Emma getting all this attention doesn’t sit to well with Matilda, who turns the dance into a claws-out cat fight after ripping the dress off of Emma. Emma, in turn, lays into Matilda with info she’s accidentally lifted from the girl’s mind. Appears Matilda’s family is having a little money trouble. This escalates matters quite a bit.
And Emma is left the laughing stock by Matilda somehow…what happened to the hot guy? Surely, he wouldn’t just abandon her like that, right? No? Well he did.
Not to mention that the author of this tale has decided to just keep heaping this on to the poor dear.
By the time the pair reach the mansion, our over bearing Father has heard about Emma’s night at the dance. He’s none to pleased about it either. And how he heard breaks Emma’s heart…
So, during the following day’s first tutoring lesion Emma spills the beans about her abusive, control-freak father to sexy but too old for you Mr. Kendall.
Something tells me that Mr. Kendall isn’t telling the whole truth here, but whatever. This emotional outpouring brings our two wrong lovebirds together. They share a fading sunbeam as Emma asks if she can get TOO FAMILIAR by using his first name.
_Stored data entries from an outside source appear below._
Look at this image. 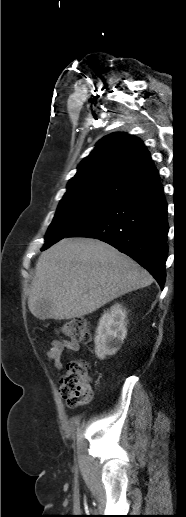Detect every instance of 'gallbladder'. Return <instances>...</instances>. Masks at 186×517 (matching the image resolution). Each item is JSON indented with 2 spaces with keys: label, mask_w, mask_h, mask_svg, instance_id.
<instances>
[{
  "label": "gallbladder",
  "mask_w": 186,
  "mask_h": 517,
  "mask_svg": "<svg viewBox=\"0 0 186 517\" xmlns=\"http://www.w3.org/2000/svg\"><path fill=\"white\" fill-rule=\"evenodd\" d=\"M49 308H50V304L46 301L39 302L36 305V310H39L41 315H44L48 311Z\"/></svg>",
  "instance_id": "obj_1"
}]
</instances>
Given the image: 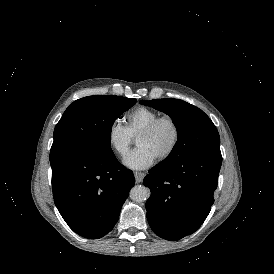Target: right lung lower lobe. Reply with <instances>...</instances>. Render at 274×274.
<instances>
[{
  "label": "right lung lower lobe",
  "instance_id": "1",
  "mask_svg": "<svg viewBox=\"0 0 274 274\" xmlns=\"http://www.w3.org/2000/svg\"><path fill=\"white\" fill-rule=\"evenodd\" d=\"M51 167L54 201L69 227L89 239L110 232L134 186L132 171L113 152L65 157Z\"/></svg>",
  "mask_w": 274,
  "mask_h": 274
}]
</instances>
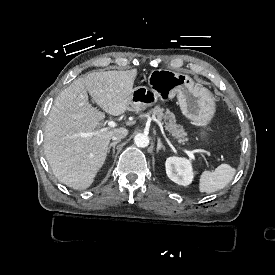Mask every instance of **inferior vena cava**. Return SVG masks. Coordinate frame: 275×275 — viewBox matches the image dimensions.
<instances>
[{"mask_svg": "<svg viewBox=\"0 0 275 275\" xmlns=\"http://www.w3.org/2000/svg\"><path fill=\"white\" fill-rule=\"evenodd\" d=\"M128 129L126 128H119V129H116L111 137V139L113 141H121L122 139H124L127 134H128Z\"/></svg>", "mask_w": 275, "mask_h": 275, "instance_id": "1", "label": "inferior vena cava"}]
</instances>
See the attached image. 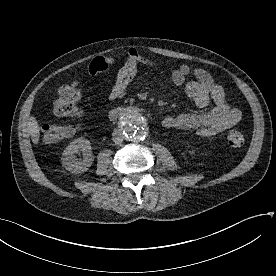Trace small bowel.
I'll return each mask as SVG.
<instances>
[{"label":"small bowel","mask_w":276,"mask_h":276,"mask_svg":"<svg viewBox=\"0 0 276 276\" xmlns=\"http://www.w3.org/2000/svg\"><path fill=\"white\" fill-rule=\"evenodd\" d=\"M115 62L113 57L98 56L88 68L89 74L95 76L106 71ZM153 65V62L141 55L135 48L127 52V56L116 73L115 83L107 94L110 101L124 97L128 86L135 79L138 65ZM193 73L195 80L186 81ZM172 81L177 86H183L188 97L198 108H206L211 102L214 108L205 113H184L176 116H166L162 125L168 129L195 130L198 135L210 137L218 135L240 122L242 113L231 106L221 85L215 83L212 76L202 68L191 69L182 64L171 73Z\"/></svg>","instance_id":"small-bowel-1"}]
</instances>
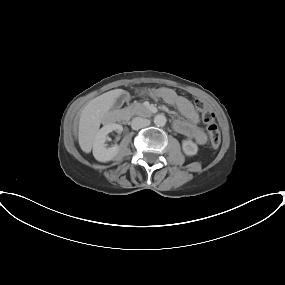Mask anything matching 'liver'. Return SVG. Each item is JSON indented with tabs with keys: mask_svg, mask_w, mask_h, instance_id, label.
<instances>
[{
	"mask_svg": "<svg viewBox=\"0 0 285 285\" xmlns=\"http://www.w3.org/2000/svg\"><path fill=\"white\" fill-rule=\"evenodd\" d=\"M119 90L108 91L91 100L81 112L78 127V141L83 152L89 153L101 122L114 105Z\"/></svg>",
	"mask_w": 285,
	"mask_h": 285,
	"instance_id": "liver-1",
	"label": "liver"
}]
</instances>
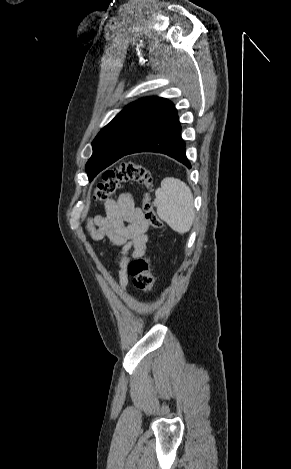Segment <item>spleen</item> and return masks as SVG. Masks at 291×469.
<instances>
[{
	"label": "spleen",
	"mask_w": 291,
	"mask_h": 469,
	"mask_svg": "<svg viewBox=\"0 0 291 469\" xmlns=\"http://www.w3.org/2000/svg\"><path fill=\"white\" fill-rule=\"evenodd\" d=\"M154 205L161 220L180 234L192 227L195 209L191 189L181 180L168 177L155 191Z\"/></svg>",
	"instance_id": "spleen-1"
}]
</instances>
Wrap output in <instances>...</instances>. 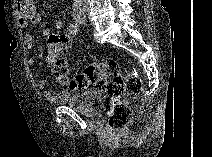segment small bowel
<instances>
[{
	"label": "small bowel",
	"instance_id": "obj_1",
	"mask_svg": "<svg viewBox=\"0 0 212 157\" xmlns=\"http://www.w3.org/2000/svg\"><path fill=\"white\" fill-rule=\"evenodd\" d=\"M41 21V16L36 10L35 4L32 1H23L18 3L17 9V22L20 28L27 29L29 25H37ZM64 26V22L62 19H57L55 21V28L57 30H61ZM43 35L48 37L51 34V29L45 28L43 29ZM25 42L29 49H31L34 45V39L31 34H25ZM35 60L33 58L28 59V64L33 65ZM36 87L39 90L43 91L44 98L51 104H59L63 103L68 98V93L66 91H61L57 94L51 92L46 88V81L44 79L39 80L36 83Z\"/></svg>",
	"mask_w": 212,
	"mask_h": 157
}]
</instances>
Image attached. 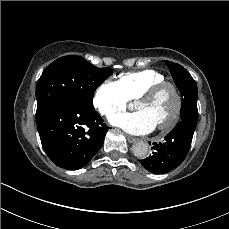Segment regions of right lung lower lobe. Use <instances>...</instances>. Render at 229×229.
Returning a JSON list of instances; mask_svg holds the SVG:
<instances>
[{
	"label": "right lung lower lobe",
	"mask_w": 229,
	"mask_h": 229,
	"mask_svg": "<svg viewBox=\"0 0 229 229\" xmlns=\"http://www.w3.org/2000/svg\"><path fill=\"white\" fill-rule=\"evenodd\" d=\"M42 147L59 167L85 166L103 145L107 126L94 107L62 100L36 120Z\"/></svg>",
	"instance_id": "right-lung-lower-lobe-1"
}]
</instances>
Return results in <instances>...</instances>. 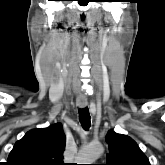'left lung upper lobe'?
I'll list each match as a JSON object with an SVG mask.
<instances>
[{
  "instance_id": "5c2ea615",
  "label": "left lung upper lobe",
  "mask_w": 165,
  "mask_h": 165,
  "mask_svg": "<svg viewBox=\"0 0 165 165\" xmlns=\"http://www.w3.org/2000/svg\"><path fill=\"white\" fill-rule=\"evenodd\" d=\"M106 142L109 153L105 165H150L145 154L129 136L110 130Z\"/></svg>"
}]
</instances>
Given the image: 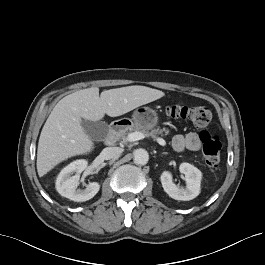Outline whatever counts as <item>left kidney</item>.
Returning a JSON list of instances; mask_svg holds the SVG:
<instances>
[{"label": "left kidney", "mask_w": 265, "mask_h": 265, "mask_svg": "<svg viewBox=\"0 0 265 265\" xmlns=\"http://www.w3.org/2000/svg\"><path fill=\"white\" fill-rule=\"evenodd\" d=\"M179 170L185 175L186 187H178L172 181V174L164 171L160 177L164 191L175 200L189 201L196 198L200 193L201 171L186 162L180 164Z\"/></svg>", "instance_id": "obj_1"}]
</instances>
It’s something that Matilda asked in the first part of the book and was denied. The vibe of this is so creepy and improper that you want the book to stop making this the central love interest, but no dice audience. You’re getting an improper love story…
…which becomes even more apparent when the next day Emma’s powers go wildly out of control again, this time driving her to her knees with a bloody nose again.
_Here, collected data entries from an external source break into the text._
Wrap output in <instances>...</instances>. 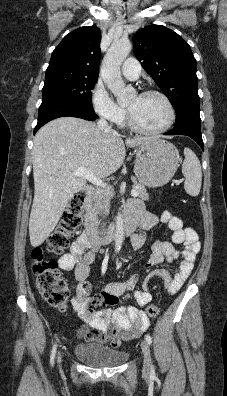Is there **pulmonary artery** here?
<instances>
[{
  "mask_svg": "<svg viewBox=\"0 0 227 396\" xmlns=\"http://www.w3.org/2000/svg\"><path fill=\"white\" fill-rule=\"evenodd\" d=\"M122 74L131 80H135L139 77L141 66L135 58H128L122 65Z\"/></svg>",
  "mask_w": 227,
  "mask_h": 396,
  "instance_id": "e3ab8cb5",
  "label": "pulmonary artery"
}]
</instances>
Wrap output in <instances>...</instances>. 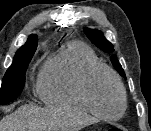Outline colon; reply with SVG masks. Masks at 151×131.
Masks as SVG:
<instances>
[{"label":"colon","mask_w":151,"mask_h":131,"mask_svg":"<svg viewBox=\"0 0 151 131\" xmlns=\"http://www.w3.org/2000/svg\"><path fill=\"white\" fill-rule=\"evenodd\" d=\"M104 131H126V130L117 126H113L108 129H105Z\"/></svg>","instance_id":"5ec220e1"}]
</instances>
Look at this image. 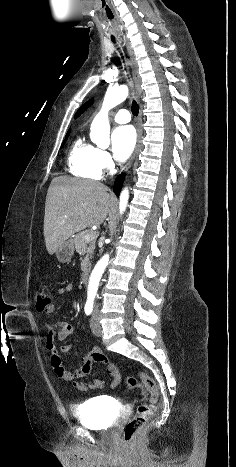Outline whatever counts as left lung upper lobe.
<instances>
[{
    "label": "left lung upper lobe",
    "instance_id": "left-lung-upper-lobe-1",
    "mask_svg": "<svg viewBox=\"0 0 236 467\" xmlns=\"http://www.w3.org/2000/svg\"><path fill=\"white\" fill-rule=\"evenodd\" d=\"M92 102H93V100H89V101L86 102L84 105H82V106L78 109V111H77V113H76V118H77L78 116H80V115L92 104Z\"/></svg>",
    "mask_w": 236,
    "mask_h": 467
}]
</instances>
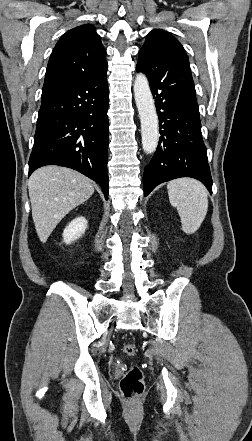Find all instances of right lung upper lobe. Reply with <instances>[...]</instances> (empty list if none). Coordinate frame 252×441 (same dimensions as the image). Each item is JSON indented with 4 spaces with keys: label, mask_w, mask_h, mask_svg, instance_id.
I'll use <instances>...</instances> for the list:
<instances>
[{
    "label": "right lung upper lobe",
    "mask_w": 252,
    "mask_h": 441,
    "mask_svg": "<svg viewBox=\"0 0 252 441\" xmlns=\"http://www.w3.org/2000/svg\"><path fill=\"white\" fill-rule=\"evenodd\" d=\"M106 50L93 25L67 31L50 56L43 90L60 84L105 75Z\"/></svg>",
    "instance_id": "1"
}]
</instances>
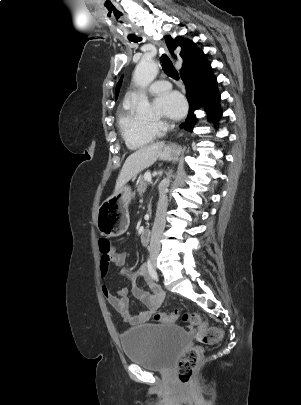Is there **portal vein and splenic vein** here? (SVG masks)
I'll use <instances>...</instances> for the list:
<instances>
[{
    "label": "portal vein and splenic vein",
    "mask_w": 301,
    "mask_h": 405,
    "mask_svg": "<svg viewBox=\"0 0 301 405\" xmlns=\"http://www.w3.org/2000/svg\"><path fill=\"white\" fill-rule=\"evenodd\" d=\"M144 177H145V179L148 180L149 183H152V179H151V176H150V175H147V174H146Z\"/></svg>",
    "instance_id": "1"
}]
</instances>
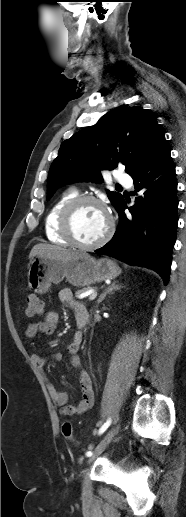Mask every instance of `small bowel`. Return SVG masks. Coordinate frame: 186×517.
<instances>
[{"mask_svg":"<svg viewBox=\"0 0 186 517\" xmlns=\"http://www.w3.org/2000/svg\"><path fill=\"white\" fill-rule=\"evenodd\" d=\"M60 301L69 307L77 316V314L86 309L83 302L75 301L71 290L63 289L59 292ZM58 319L54 313L48 312L44 318L39 321L31 322L28 324L25 330L27 337H35L38 333L51 335L57 328ZM83 342V334L80 331H76L72 337V341L68 346V353L70 354L71 366L79 372V381L81 386V400L76 405L67 404L68 394L64 390L57 389L51 382L46 381L47 390L53 399L54 403L60 407V413L64 416H75L81 415L92 408L94 404V391L92 386V379L89 373L83 368V363L79 355L80 346ZM62 355L60 353L51 354L48 357L41 356L40 354L34 353L31 355V359L36 367L42 370L50 359H60Z\"/></svg>","mask_w":186,"mask_h":517,"instance_id":"obj_1","label":"small bowel"}]
</instances>
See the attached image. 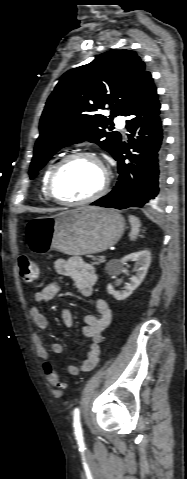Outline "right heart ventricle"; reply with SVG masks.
<instances>
[{
  "label": "right heart ventricle",
  "instance_id": "1",
  "mask_svg": "<svg viewBox=\"0 0 187 479\" xmlns=\"http://www.w3.org/2000/svg\"><path fill=\"white\" fill-rule=\"evenodd\" d=\"M55 163H51L44 171L43 175H42V178H41V192H42V195L43 197L46 199V200H50V198L48 197L47 193H46V184H47V180H48V177H49V174L52 170V168L54 167Z\"/></svg>",
  "mask_w": 187,
  "mask_h": 479
}]
</instances>
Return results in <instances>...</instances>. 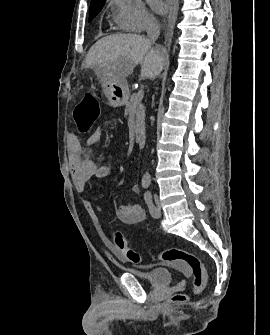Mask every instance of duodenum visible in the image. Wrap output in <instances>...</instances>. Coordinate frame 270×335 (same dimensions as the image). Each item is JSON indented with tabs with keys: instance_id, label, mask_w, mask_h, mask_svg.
Listing matches in <instances>:
<instances>
[{
	"instance_id": "1",
	"label": "duodenum",
	"mask_w": 270,
	"mask_h": 335,
	"mask_svg": "<svg viewBox=\"0 0 270 335\" xmlns=\"http://www.w3.org/2000/svg\"><path fill=\"white\" fill-rule=\"evenodd\" d=\"M136 143L140 148H144L146 145V136L143 132H139L135 137Z\"/></svg>"
}]
</instances>
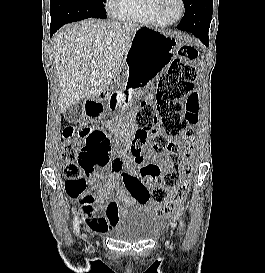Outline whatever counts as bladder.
I'll return each mask as SVG.
<instances>
[{"label": "bladder", "instance_id": "bladder-1", "mask_svg": "<svg viewBox=\"0 0 265 273\" xmlns=\"http://www.w3.org/2000/svg\"><path fill=\"white\" fill-rule=\"evenodd\" d=\"M160 225V216L143 205L128 207L110 229L114 238L140 242L152 238Z\"/></svg>", "mask_w": 265, "mask_h": 273}]
</instances>
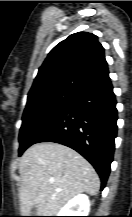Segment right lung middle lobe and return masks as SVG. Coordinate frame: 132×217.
I'll use <instances>...</instances> for the list:
<instances>
[{
  "label": "right lung middle lobe",
  "mask_w": 132,
  "mask_h": 217,
  "mask_svg": "<svg viewBox=\"0 0 132 217\" xmlns=\"http://www.w3.org/2000/svg\"><path fill=\"white\" fill-rule=\"evenodd\" d=\"M76 97V94L66 91L28 97L19 134V156L35 143Z\"/></svg>",
  "instance_id": "right-lung-middle-lobe-1"
}]
</instances>
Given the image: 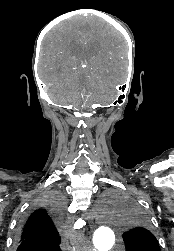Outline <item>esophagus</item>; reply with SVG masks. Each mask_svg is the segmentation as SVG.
Masks as SVG:
<instances>
[{"instance_id": "esophagus-1", "label": "esophagus", "mask_w": 174, "mask_h": 251, "mask_svg": "<svg viewBox=\"0 0 174 251\" xmlns=\"http://www.w3.org/2000/svg\"><path fill=\"white\" fill-rule=\"evenodd\" d=\"M84 251H92L90 244L87 242Z\"/></svg>"}]
</instances>
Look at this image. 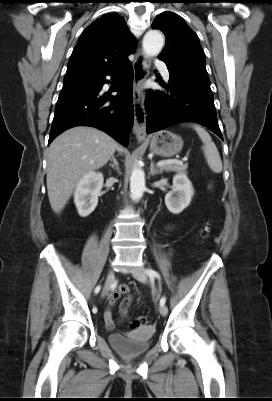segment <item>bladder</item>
<instances>
[{
  "instance_id": "bladder-1",
  "label": "bladder",
  "mask_w": 272,
  "mask_h": 401,
  "mask_svg": "<svg viewBox=\"0 0 272 401\" xmlns=\"http://www.w3.org/2000/svg\"><path fill=\"white\" fill-rule=\"evenodd\" d=\"M155 333L153 326H142L130 333H112L108 341L110 346L125 357L145 354L150 348V339Z\"/></svg>"
}]
</instances>
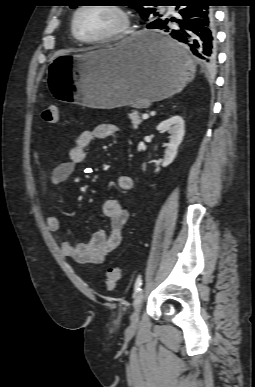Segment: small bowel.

And we end with “Ian” holding a swooning Emma while screaming her name.
So, I didn’t HATE this. There was enough going on to make me want more of the story. That isn’t to say that I like to link it with my most favorite underdressed X-Woman. It works as a solo story. It really shouldn’t be about Emma Frost though. Marvel should have trusted this storyline as its own thing.
Instead this feels crammed into a character’s history in a way that is neither helpful in developing them in the present nor appropriate for how that character turns out.
And as long as I’m complaining, the teenage wank-tastic cover art is so misleading given the story and art INSIDE the box, I have to take some points off there for tackiness.
In all, though, I read the first two issues and the story is decent. I’d buy more to see where Higher Learning ends up going.